EXERCISE BRIEF:
Restate word for word the lines that run from the one containing "6.秘境挑战——揭开隐藏的宝藏" to the last line of the data, both ends included.
··· DATA TO EXAMINE
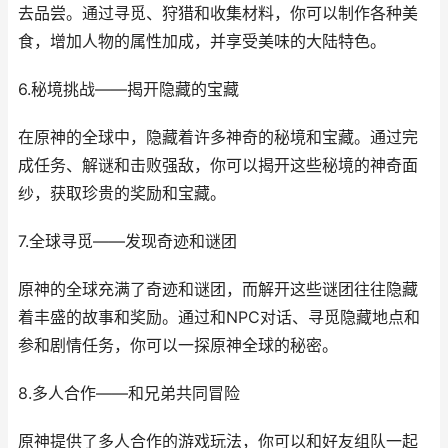
去品尝。通过寻觅、狩猎和收集材料，你可以制作各种美
食，增加人物的属性加成，并享受美味的大陆特色。
6.秘境挑战——揭开隐藏的宝藏
在原神的全球中，隐藏着许多神奇的秘境和宝藏。通过完
成任务、解谜和击败强敌，你可以揭开这些秘境的神奇面
纱，获取珍贵的奖励和宝藏。
7.全球寻觅——发现奇迹和谜团
原神的全球充满了奇迹和谜团，而解开这些谜团往往隐藏
着丰盛的故事和奖励。通过和NPC对话、寻觅隐藏地点和
参和剧情任务，你可以一探原神全球的秘密。
8.多人合作——和兄弟共同冒险
原神提供了多人合作的游戏玩法，你可以和好友组队一起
······
SOLUTION FOR THIS PROBLEM:
6.秘境挑战——揭开隐藏的宝藏
在原神的全球中，隐藏着许多神奇的秘境和宝藏。通过完
成任务、解谜和击败强敌，你可以揭开这些秘境的神奇面
纱，获取珍贵的奖励和宝藏。
7.全球寻觅——发现奇迹和谜团
原神的全球充满了奇迹和谜团，而解开这些谜团往往隐藏
着丰盛的故事和奖励。通过和NPC对话、寻觅隐藏地点和
参和剧情任务，你可以一探原神全球的秘密。
8.多人合作——和兄弟共同冒险
原神提供了多人合作的游戏玩法，你可以和好友组队一起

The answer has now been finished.